Wie genau das aussehen wird, zeigt Google in einem kürzlich von Robb Wei, Product-Marketing-Lead bei Google News, veröffentlichten Blogbeitrag. Mit dem neuesten Update kann der Nutzer zwei verschiedene Sprachen auswählen, in denen ihm dann Inhalte angezeigt werden. So kann zum Beispiel der Newsfeed einer lokalen chinesischen Nachrichtenagentur mit dem Feed einer großen amerikanischen Zeitung zusammenlaufen. Google berücksichtigt dabei auch weiterhin die bereits vorgenommenen Einstellungen zur Personalisierung und sortiert die Artikel nach Relevanz.

Die neue Funktion der Google-News-App ist ab sofort für Android und iOS in 141 Ländern verfügbar. Insgesamt wurden 41 Sprachoptionen integriert. Zu finden ist das Ganze in den Spracheinstellungen der App.
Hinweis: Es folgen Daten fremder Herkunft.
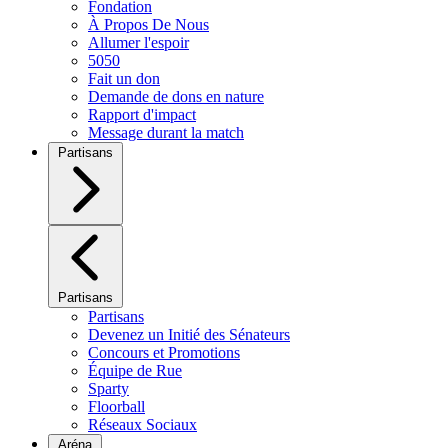
Fondation
À Propos De Nous
Allumer l'espoir
5050
Fait un don
Demande de dons en nature
Rapport d'impact
Message durant la match
Partisans
Partisans
Partisans
Devenez un Initié des Sénateurs
Concours et Promotions
Équipe de Rue
Sparty
Floorball
Réseaux Sociaux
Aréna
„Es gibt noch viel mehr zu tun, um Menschen mit hochwertigen und vertrauenswürdigen Nachrichten zu den Themen zu versorgen, die sie interessieren. Wir hoffen jedoch, dass das heutige Update es einfacher macht, bequem von Ihrem Gerät aus mit verschiedenen Kulturen und Perspektiven in Kontakt zu treten“, schrieb Wei am Ende des Blogbeitrags.